Top of RECORDED DATA
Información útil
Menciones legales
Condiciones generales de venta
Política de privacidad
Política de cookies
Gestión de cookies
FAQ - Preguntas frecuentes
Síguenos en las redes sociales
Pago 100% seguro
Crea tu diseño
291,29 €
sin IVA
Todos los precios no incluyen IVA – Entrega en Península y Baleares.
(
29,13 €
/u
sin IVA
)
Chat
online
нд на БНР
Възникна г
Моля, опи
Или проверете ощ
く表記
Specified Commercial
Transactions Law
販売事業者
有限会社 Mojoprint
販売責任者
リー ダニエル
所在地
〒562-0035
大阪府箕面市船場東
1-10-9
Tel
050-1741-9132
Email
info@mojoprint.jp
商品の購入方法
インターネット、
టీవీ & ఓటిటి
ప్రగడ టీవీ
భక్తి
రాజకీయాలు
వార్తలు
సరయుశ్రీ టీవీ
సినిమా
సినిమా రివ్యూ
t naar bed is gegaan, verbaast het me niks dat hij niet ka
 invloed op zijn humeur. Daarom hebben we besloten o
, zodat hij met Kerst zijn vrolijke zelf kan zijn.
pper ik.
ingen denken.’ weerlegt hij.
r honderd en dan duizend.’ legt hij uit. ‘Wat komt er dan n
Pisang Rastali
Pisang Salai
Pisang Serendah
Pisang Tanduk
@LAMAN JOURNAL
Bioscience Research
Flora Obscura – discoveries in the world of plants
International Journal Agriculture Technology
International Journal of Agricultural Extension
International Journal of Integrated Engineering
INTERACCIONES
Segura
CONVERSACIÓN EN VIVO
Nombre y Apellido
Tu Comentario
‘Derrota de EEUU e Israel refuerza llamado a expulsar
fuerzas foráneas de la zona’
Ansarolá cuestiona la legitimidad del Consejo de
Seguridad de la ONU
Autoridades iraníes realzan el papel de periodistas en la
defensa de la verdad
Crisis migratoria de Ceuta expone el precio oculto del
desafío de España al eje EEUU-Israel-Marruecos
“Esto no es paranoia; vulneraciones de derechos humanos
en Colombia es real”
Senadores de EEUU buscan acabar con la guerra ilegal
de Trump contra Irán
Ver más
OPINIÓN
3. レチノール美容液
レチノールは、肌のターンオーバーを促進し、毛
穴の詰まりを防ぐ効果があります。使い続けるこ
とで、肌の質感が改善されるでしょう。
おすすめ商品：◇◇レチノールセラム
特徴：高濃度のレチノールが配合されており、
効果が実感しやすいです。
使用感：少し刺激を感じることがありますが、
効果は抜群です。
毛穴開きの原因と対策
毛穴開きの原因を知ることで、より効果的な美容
Bottom of RECORDED DATA
The whole listing, restated word for word, is the expected answer.

Información útil
Menciones legales
Condiciones generales de venta
Política de privacidad
Política de cookies
Gestión de cookies
FAQ - Preguntas frecuentes
Síguenos en las redes sociales
Pago 100% seguro
Crea tu diseño
291,29 €
sin IVA
Todos los precios no incluyen IVA – Entrega en Península y Baleares.
(
29,13 €
/u
sin IVA
)
Chat
online
нд на БНР
Възникна г
Моля, опи
Или проверете ощ
く表記
Specified Commercial
Transactions Law
販売事業者
有限会社 Mojoprint
販売責任者
リー ダニエル
所在地
〒562-0035
大阪府箕面市船場東
1-10-9
Tel
050-1741-9132
Email
info@mojoprint.jp
商品の購入方法
インターネット、
టీవీ & ఓటిటి
ప్రగడ టీవీ
భక్తి
రాజకీయాలు
వార్తలు
సరయుశ్రీ టీవీ
సినిమా
సినిమా రివ్యూ
t naar bed is gegaan, verbaast het me niks dat hij niet ka
 invloed op zijn humeur. Daarom hebben we besloten o
, zodat hij met Kerst zijn vrolijke zelf kan zijn.
pper ik.
ingen denken.’ weerlegt hij.
r honderd en dan duizend.’ legt hij uit. ‘Wat komt er dan n
Pisang Rastali
Pisang Salai
Pisang Serendah
Pisang Tanduk
@LAMAN JOURNAL
Bioscience Research
Flora Obscura – discoveries in the world of plants
International Journal Agriculture Technology
International Journal of Agricultural Extension
International Journal of Integrated Engineering
INTERACCIONES
Segura
CONVERSACIÓN EN VIVO
Nombre y Apellido
Tu Comentario
‘Derrota de EEUU e Israel refuerza llamado a expulsar
fuerzas foráneas de la zona’
Ansarolá cuestiona la legitimidad del Consejo de
Seguridad de la ONU
Autoridades iraníes realzan el papel de periodistas en la
defensa de la verdad
Crisis migratoria de Ceuta expone el precio oculto del
desafío de España al eje EEUU-Israel-Marruecos
“Esto no es paranoia; vulneraciones de derechos humanos
en Colombia es real”
Senadores de EEUU buscan acabar con la guerra ilegal
de Trump contra Irán
Ver más
OPINIÓN
3. レチノール美容液
レチノールは、肌のターンオーバーを促進し、毛
穴の詰まりを防ぐ効果があります。使い続けるこ
とで、肌の質感が改善されるでしょう。
おすすめ商品：◇◇レチノールセラム
特徴：高濃度のレチノールが配合されており、
効果が実感しやすいです。
使用感：少し刺激を感じることがありますが、
効果は抜群です。
毛穴開きの原因と対策
毛穴開きの原因を知ることで、より効果的な美容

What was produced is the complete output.